[DATA SECTION]
==============================

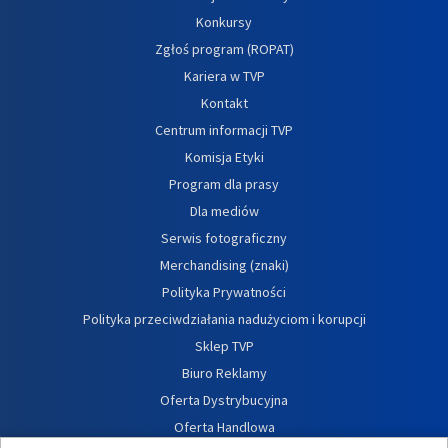
Konkursy
Zgłoś program (ROPAT)
Kariera w TVP
Kontakt
Centrum informacji TVP
Komisja Etyki
Program dla prasy
Dla mediów
Serwis fotograficzny
Merchandising (znaki)
Polityka Prywatności
Polityka przeciwdziałania nadużyciom i korupcji
Sklep TVP
Biuro Reklamy
Oferta Dystrybucyjna
Oferta Handlowa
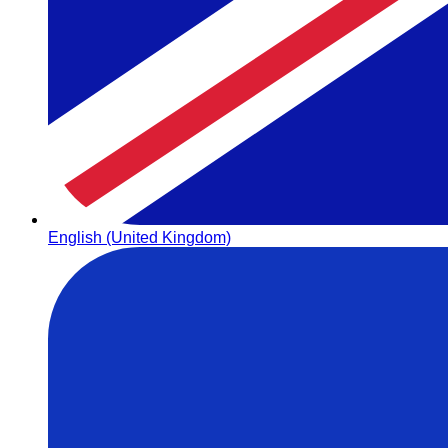
English (United Kingdom)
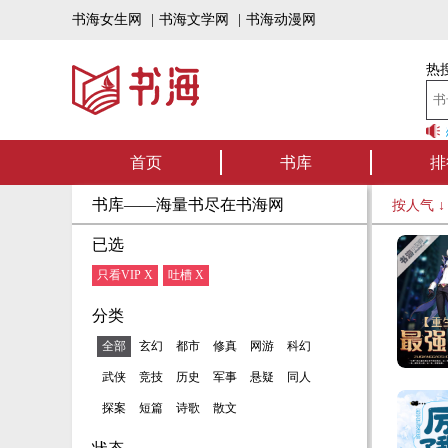
书海女生网
|
书海文学网
|
书海动漫网
热搜
书海听书——好书可听，书海有声！书海上架有声书啦，一定有你
首页
书库
排
书库——海量书尽在书海网
按人气 
已选
只看VIP X
吐槽 X
分类
全部
玄幻
都市
修真
网游
科幻
武侠
竞技
历史
军事
悬疑
同人
探案
短篇
诗歌
散文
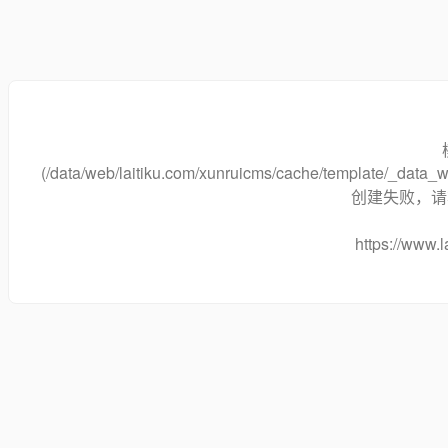
(/data/web/laitiku.com/xunruicms/cache/template/_dat
创建失败，请将
https://www.l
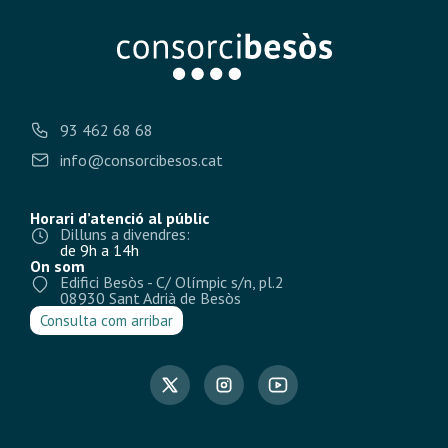
93 462 68 68
info@consorcibesos.cat
Horari d’atenció al públic
Dilluns a divendres:
de 9h a 14h
On som
Edifici Besòs - C/ Olímpic s/n, pl.2
08930 Sant Adrià de Besòs
Consulta com arribar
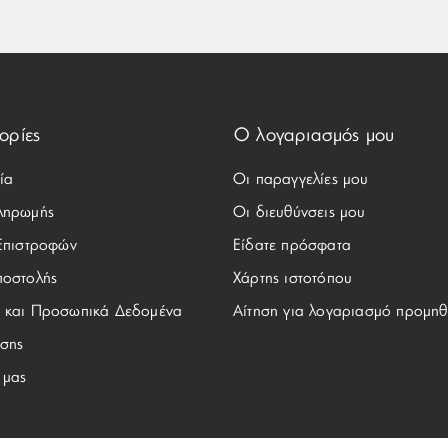
ορίες
Ο λογαριασμός μου
ία
Οι παραγγελίες μου
ληρωμής
Οι διευθύνσεις μου
 Επιστροφών
Είδατε πρόσφατα
ποστολής
Χάρτης ιστοτόπου
 και Προσωπικά Δεδομένα
Αίτηση για λογαριασμό προμηθ
σης
 μας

==============================

Leave out the pictures and repeat everything else in the records exactly.

[SOLUTION]
Konkursy
Zgłoś program (ROPAT)
Kariera w TVP
Kontakt
Centrum informacji TVP
Komisja Etyki
Program dla prasy
Dla mediów
Serwis fotograficzny
Merchandising (znaki)
Polityka Prywatności
Polityka przeciwdziałania nadużyciom i korupcji
Sklep TVP
Biuro Reklamy
Oferta Dystrybucyjna
Oferta Handlowa
English (United Kingdom)
书海女生网
|
书海文学网
|
书海动漫网
热搜
书海听书——好书可听，书海有声！书海上架有声书啦，一定有你
首页
书库
排
书库——海量书尽在书海网
按人气 
已选
只看VIP X
吐槽 X
分类
全部
玄幻
都市
修真
网游
科幻
武侠
竞技
历史
军事
悬疑
同人
探案
短篇
诗歌
散文
(/data/web/laitiku.com/xunruicms/cache/template/_dat
创建失败，请将
https://www.l
93 462 68 68
info@consorcibesos.cat
Horari d’atenció al públic
Dilluns a divendres:
de 9h a 14h
On som
Edifici Besòs - C/ Olímpic s/n, pl.2
08930 Sant Adrià de Besòs
Consulta com arribar
ορίες
Ο λογαριασμός μου
ία
Οι παραγγελίες μου
ληρωμής
Οι διευθύνσεις μου
 Επιστροφών
Είδατε πρόσφατα
ποστολής
Χάρτης ιστοτόπου
 και Προσωπικά Δεδομένα
Αίτηση για λογαριασμό προμηθ
σης
 μας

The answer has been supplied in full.